- [MATERIAL FOR THE TASK]
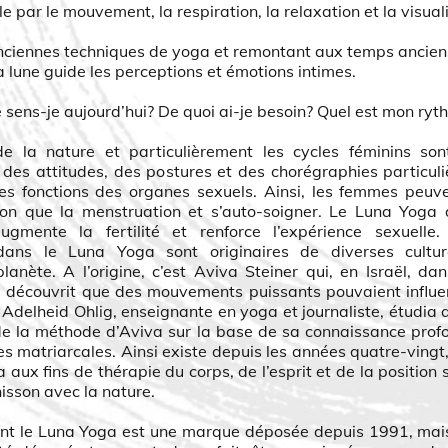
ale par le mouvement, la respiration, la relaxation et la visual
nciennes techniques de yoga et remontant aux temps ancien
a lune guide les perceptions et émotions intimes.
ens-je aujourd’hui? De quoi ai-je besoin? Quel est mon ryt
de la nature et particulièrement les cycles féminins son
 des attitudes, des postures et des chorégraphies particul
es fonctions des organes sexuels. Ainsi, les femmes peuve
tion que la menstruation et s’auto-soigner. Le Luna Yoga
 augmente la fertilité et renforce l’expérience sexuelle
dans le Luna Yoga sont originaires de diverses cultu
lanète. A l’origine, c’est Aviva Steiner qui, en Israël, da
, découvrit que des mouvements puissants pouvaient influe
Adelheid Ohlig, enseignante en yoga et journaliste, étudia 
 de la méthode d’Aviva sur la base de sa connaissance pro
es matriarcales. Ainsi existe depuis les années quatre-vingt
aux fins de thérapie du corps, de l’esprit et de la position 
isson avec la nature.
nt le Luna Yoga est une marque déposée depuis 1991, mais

* * *

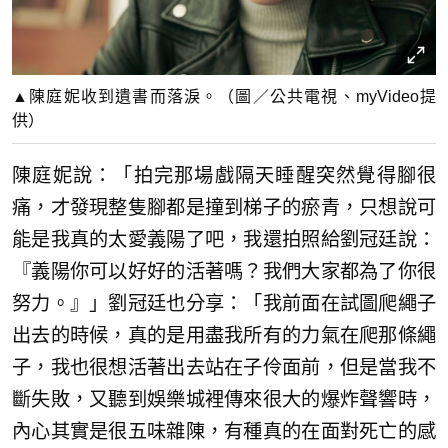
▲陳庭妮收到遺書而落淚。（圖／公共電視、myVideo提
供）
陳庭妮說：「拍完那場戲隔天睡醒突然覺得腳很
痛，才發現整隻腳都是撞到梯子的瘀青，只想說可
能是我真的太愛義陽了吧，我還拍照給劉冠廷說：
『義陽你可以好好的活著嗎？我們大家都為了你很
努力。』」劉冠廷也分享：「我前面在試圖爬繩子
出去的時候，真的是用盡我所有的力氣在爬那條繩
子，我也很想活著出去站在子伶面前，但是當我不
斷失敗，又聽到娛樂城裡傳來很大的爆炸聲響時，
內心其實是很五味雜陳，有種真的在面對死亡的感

- [WORK REQUIRED] A verbatim transcription is needed of the lines above, starting at the line with "ale par le mouvement, la" and ending at the line with "de la nature", both included, and of nothing else.

- [ANSWER TO THIS EXERCISE]
ale par le mouvement, la respiration, la relaxation et la visual
nciennes techniques de yoga et remontant aux temps ancien
a lune guide les perceptions et émotions intimes.
ens-je aujourd’hui? De quoi ai-je besoin? Quel est mon ryt
de la nature et particulièrement les cycles féminins son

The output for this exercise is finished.